O Jesus de Mc é aquele que está no meio do povo. É o que prega, cura
enfermos, expulsa demônios, faz refeições com os pecadores (i.é: os excluídos), instrui
seus discípulos e o povo em geral. Ele discute as tradições judaicas e se vê acuado pelos
fariseus, por Herodes e outras autoridades judaicas. Por fim, ele vê sua própria morte
aproximar-se de modo violento. Mesmo assim, não deixa de ser crítico da sociedade
estabelecida, agindo sobretudo como um messias de Deus. Aprisionado, julgado e
condenado, morre na cruz para ser ressuscitado depois do sábado da Preparação.
Mateus – cujo escrito foi o segundo a ser produzido, apesar de o texto oficial
da Bíblia vir como primeiro – foi escrito por volta do ano 85, para as comunidades
judaica-cristãs que, não só se distanciaram das sinagogas, mas também viverem em
tensão com os judeus – agora considerados como um povo que abandonou Deus. O
Jesus mateano é o novo Moisés, o libertador e nele se realizam as inúmeras profecias
veterotestamentárias sobre o messias prometido8. Ele é o filho de Davi, verdadeiro filho
de Abraão. É quem escolhe doze apóstolos que simbolizam as novas doze tribos de
Israel. Os apóstolos encabeçarão o novo Israel que haverá de escutar os novos
ensinamentos do “reino dos céus” (cf. Mt. 4, 23; 24,14) e aceitará a nova Lei de Jesus,
que já o velho Israel rejeitará mais e mais tais ensinamentos e tal Lei.
Mateus escreve ao novo e verdadeiro Israel, a Igreja, e evidencia Jesus como
“Filho de Deus”, em quem se cumprem e se projetam as realidades da imprevisível e
insuperável vinda de Deus. Assim Jesus é, definitivamente, o Cristo, o Emanuel (1, 22),
o que estará sempre conosco (29,18-20) e a quem será dado todo poder no céu e na terra
(26, 54-56). Todavia sua vida está constantemente ameaçada no antigo Israel. São
constantes as intrigas e ciladas até ser rejeitado e levado à morte, pelas forças históricas
– que na verdade são as forças do mal recusando a Deus. Mas, o sangue da nova aliança,
derramado por muitos para a remissão dos pecados (26,28), será ocasião expiatória que
levará à exaltação do Filho de Deus, por quem vem chegando o Reino dos Céus.
8
Diz-se que ao todo há 118 profecias a respeito de Jesus, no AT..

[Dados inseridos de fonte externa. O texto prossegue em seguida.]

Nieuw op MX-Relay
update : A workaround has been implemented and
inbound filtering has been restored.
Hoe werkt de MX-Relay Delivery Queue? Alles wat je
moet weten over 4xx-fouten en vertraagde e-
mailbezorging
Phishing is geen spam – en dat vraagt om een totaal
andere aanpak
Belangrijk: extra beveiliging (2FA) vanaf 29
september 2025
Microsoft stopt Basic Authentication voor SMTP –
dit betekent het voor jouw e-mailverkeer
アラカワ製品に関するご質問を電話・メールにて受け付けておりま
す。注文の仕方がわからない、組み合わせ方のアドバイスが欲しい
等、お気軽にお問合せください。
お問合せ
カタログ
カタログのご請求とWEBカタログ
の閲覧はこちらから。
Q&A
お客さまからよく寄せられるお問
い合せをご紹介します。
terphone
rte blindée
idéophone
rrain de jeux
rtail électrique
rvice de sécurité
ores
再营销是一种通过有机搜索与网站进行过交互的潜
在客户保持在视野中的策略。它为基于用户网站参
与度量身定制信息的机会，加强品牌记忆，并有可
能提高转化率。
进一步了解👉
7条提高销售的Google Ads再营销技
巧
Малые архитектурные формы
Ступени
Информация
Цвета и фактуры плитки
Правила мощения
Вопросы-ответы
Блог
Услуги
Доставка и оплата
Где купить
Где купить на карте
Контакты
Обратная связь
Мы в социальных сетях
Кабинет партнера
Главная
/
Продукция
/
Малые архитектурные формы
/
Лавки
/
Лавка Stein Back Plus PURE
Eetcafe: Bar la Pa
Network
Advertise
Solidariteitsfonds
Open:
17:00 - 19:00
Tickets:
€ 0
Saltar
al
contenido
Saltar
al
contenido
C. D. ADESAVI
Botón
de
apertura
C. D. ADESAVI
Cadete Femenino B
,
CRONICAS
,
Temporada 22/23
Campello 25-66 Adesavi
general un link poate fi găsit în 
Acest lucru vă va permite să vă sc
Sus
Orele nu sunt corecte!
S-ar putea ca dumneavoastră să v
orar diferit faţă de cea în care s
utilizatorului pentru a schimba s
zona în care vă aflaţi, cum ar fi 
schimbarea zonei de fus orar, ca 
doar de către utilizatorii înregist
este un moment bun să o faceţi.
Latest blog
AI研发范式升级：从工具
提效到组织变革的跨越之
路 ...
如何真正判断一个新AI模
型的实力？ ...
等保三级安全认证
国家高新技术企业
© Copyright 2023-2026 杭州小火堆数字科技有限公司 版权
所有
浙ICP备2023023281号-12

O terceiro evangelista escreve, pelos anos 80, para os cristãos vindos do
helenismo. O evangelista evidencia a misericórdia de seu Mestre para com os
pecadores. Insiste na ternura de Jesus para com os humildes, marginalizados e
excluídos, com as crianças e mulheres, com doentes e pobres, sem perder a justa
condenação aos soberbos de corações, aos folgazões da vida – apesar de que no fundo
Jesus é o que até espera a conversão deles à causa do reino. Em seu primeiro livro,
Lucas relata com delicadeza e sensibilidade os acontecimentos com Jesus, dentro dos
mistérios do Deus amoroso, sob a ação do Espírito. Jesus, o que vence o tentador (4,111) é o portador da luz e da salvação, inclusive para os pagãos (2, 32.30), mesmo se
rejeitado pelos seus (2,34). Ele ensina a seus discípulos conhecê-lo mais
profundamente, em meio a contradições e situações pequenas. Ao mesmo tempo, ensina
o povo, a quem é dado conhecer os mistérios de Deus (8,10). Devotado aos seus, ao
povo e a Deus, demonstra o Reino como serviço de Deus, do qual é ele o primeiro
servidor, até mesmo no martírio exemplar. Ele, na verdade lucana, é de fato o Filho de
Deus como salvador de todos, especialmente dos pequenos, dos pecadores e dos pagãos.
É ele o mestre de vida, tanto no acolhimento quanto na dor.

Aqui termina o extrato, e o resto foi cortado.